La compréhension des organisations humaines, prises comme des systèmes vivants complexes, serait alors en mesure de nous éclairer par une nouvelle vision de la nature même de la complexité et nous aiderait à gérer celle-ci au cœur même de l’environnement économique actuel. Cela nous aiderait à créer des organisations qui seraient écologiquement viables, car les principes d’organisation des écosystèmes, qui sont à la base de leur viabilité, sont identiques aux principes organisationnels de TOUS les systèmes vivants.
Il y a un intérêt supplémentaire, pour la gestion des organisations, à comprendre la dynamique systémique du vivant. Tout au long des dernières décennies, nous avons vu l’émergence d’une nouvelle économie conçue dans le seul but de répondre aux exigences des technologies de l’information et de la communication. Dans cette nouvelle économie, l’utilisation de l’information et la création de savoir sont devenues – plus que les matières premières de l’ancienne économie - les sources majeures de la productivité. Par conséquent, « la connaissance du management », « le capital intellectuel », « le savoir faire » sont devenus dans les organisations, les ingrédients majeurs des nouveaux concepts de management. L’application de la vision systémique du vivant à l’étude des organisations nous permet de clarifier sur quelles bases se fondent la création d’un savoir et d’un savoir faire vivants qui s’appuient tous deux sur un savoir vivre. Et d’en tirer d’importantes pistes pour le management d’entreprises orientées par la sagesse du vivant.

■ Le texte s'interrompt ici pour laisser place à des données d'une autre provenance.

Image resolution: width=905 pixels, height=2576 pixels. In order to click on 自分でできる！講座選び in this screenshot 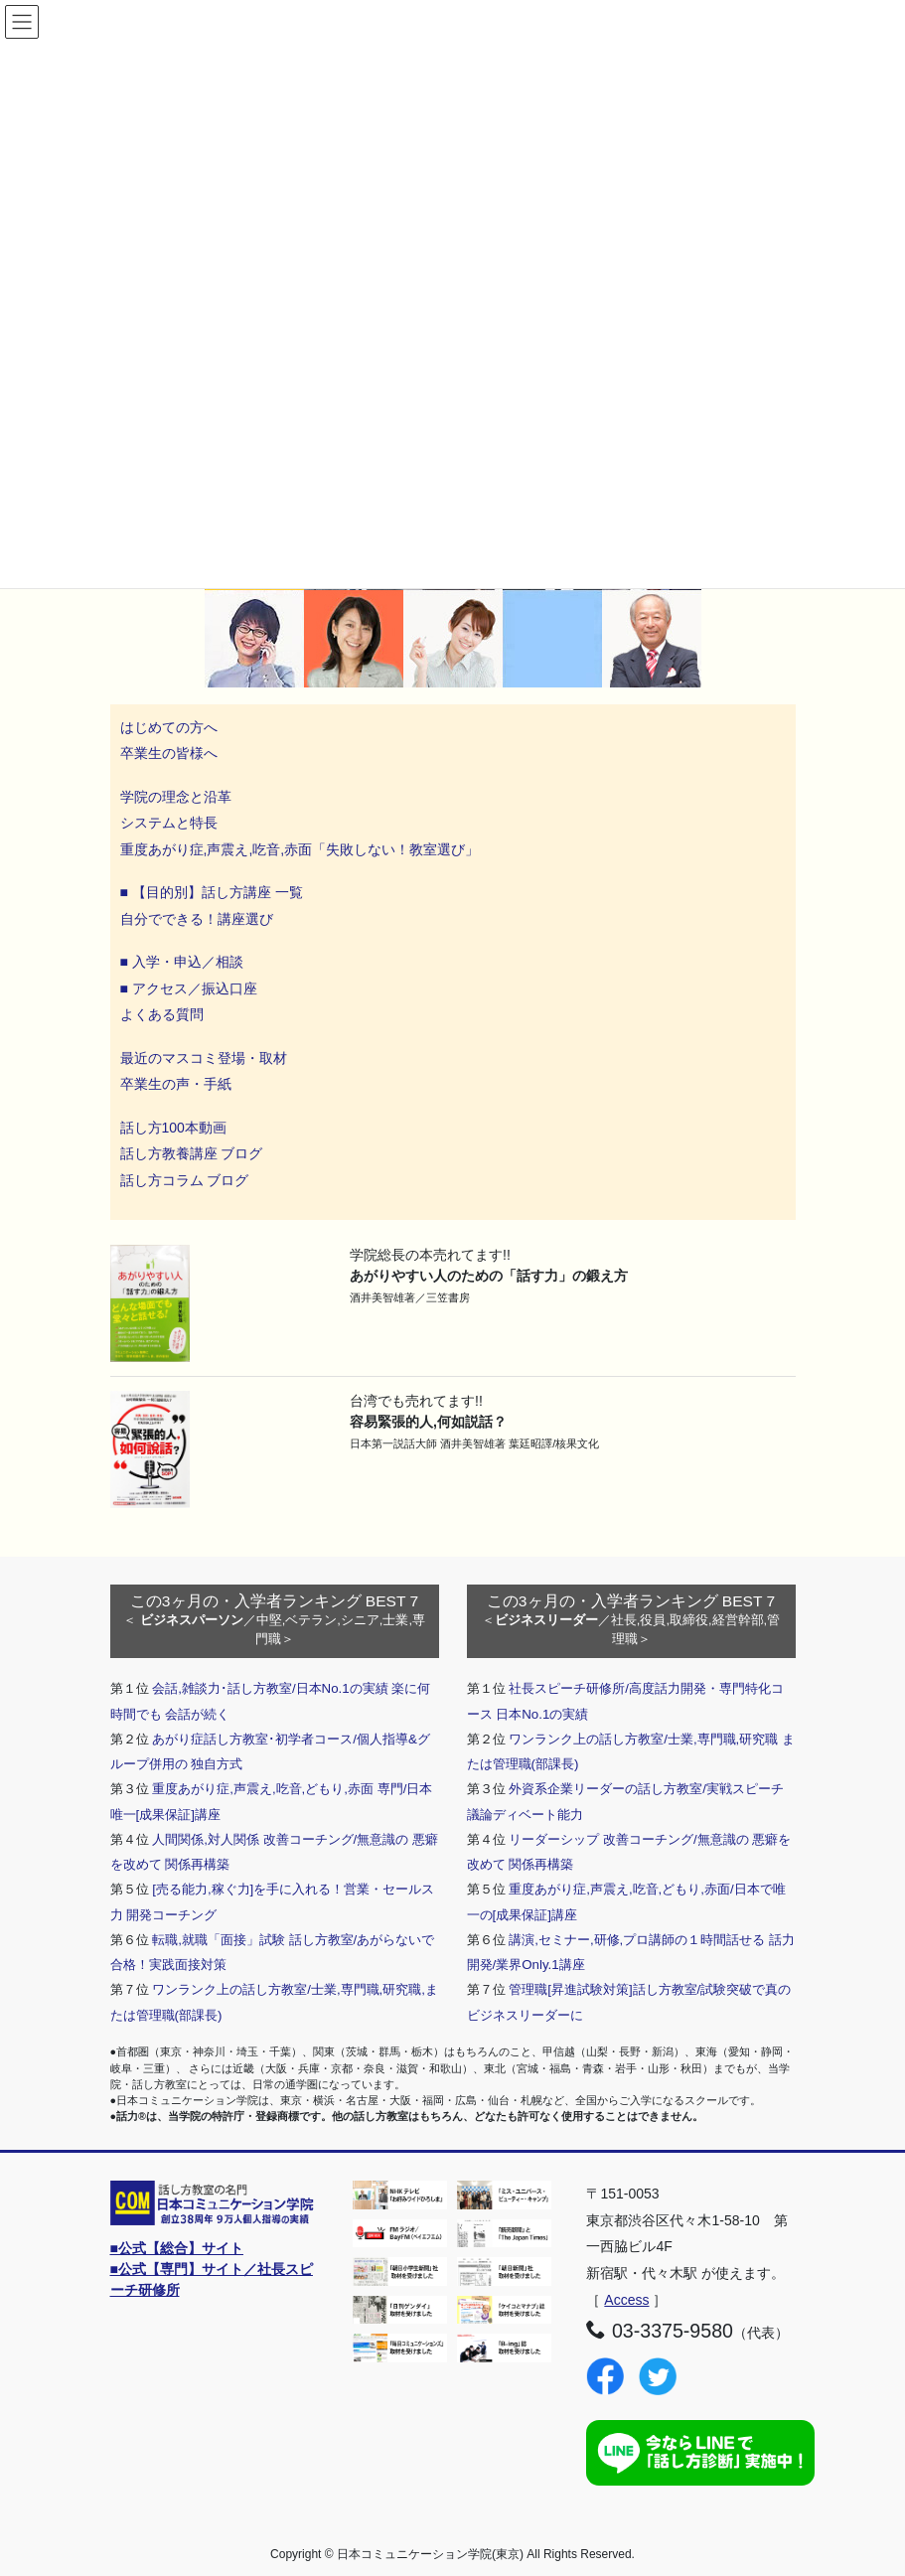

En résumé, la nouvelle compréhension de la vie implique au minimum d’intégrer les points suivants au management des organisations humaines :
Point 1
Un système social vivant est générateur d’un réseau de communication. La vivacité d’une organisation reposera donc sur ses propres réseaux informels, ou sur des « communautés de pratique ». Introduire la vie dans l’organisation humaine signifie de donner de l’espace, du pouvoir à ces réseaux informels. Par un renforcement des possibilités de mise en commun de la pratique et de l’information au sein même de la communauté.
Point 2
On ne peut jamais « diriger » un système vivant social. On ne peut que le perturber, le déstabiliser. Or, face à une multitude de perturbations possibles, un réseau vivant choisit celle à laquelle il va répondre et comment il va répondre. Un message – la perturbation - quel qu’il soit, ne parviendra à une personne ou à une communauté de personnes que du moment où ce massage fait du sens pour elles. Tout système ne reçoit que l’information qu’il est en mesure d’assimiler, de traiter pour sortir de « la perturbation » et retrouver momentanément un nouvel équilibre, c'est-à-dire le maintien de sa viabilité.
Point 3
La créativité et l’adaptabilité de la vie s’expriment à travers l’émergence spontanée du nouveau à des moments critiques d’instabilité. Toute organisation humaine contient à la fois des structures préalablement conçues - prévisions, desseins, objectifs - et d’autres émergentes - imprévues. Le défit consiste à trouver le juste équilibre entre la créativité de l’émergence spontanée au cœur d’un projet et la stabilité de la conception préalable de celui-ci. Comme une danse entre Chaos et Ordre, entre direction et bifurcation.
Point 4
En plus de la clarté de vision à long terme, le leadership vivant repose sur l’art de faciliter l’émergence de la nouveauté par la construction et le soutien des réseaux de communication informelle. Créer une culture de l’apprentissage dans laquelle le questionnement est encouragé et l’innovation récompensée. Créer un climat de confiance et de soutien réciproque entre les différents niveaux d’une communauté. Reconnaître la viabilité de la nouveauté lorsqu’elle surgit, en encourageant le droit et la liberté à l’erreur.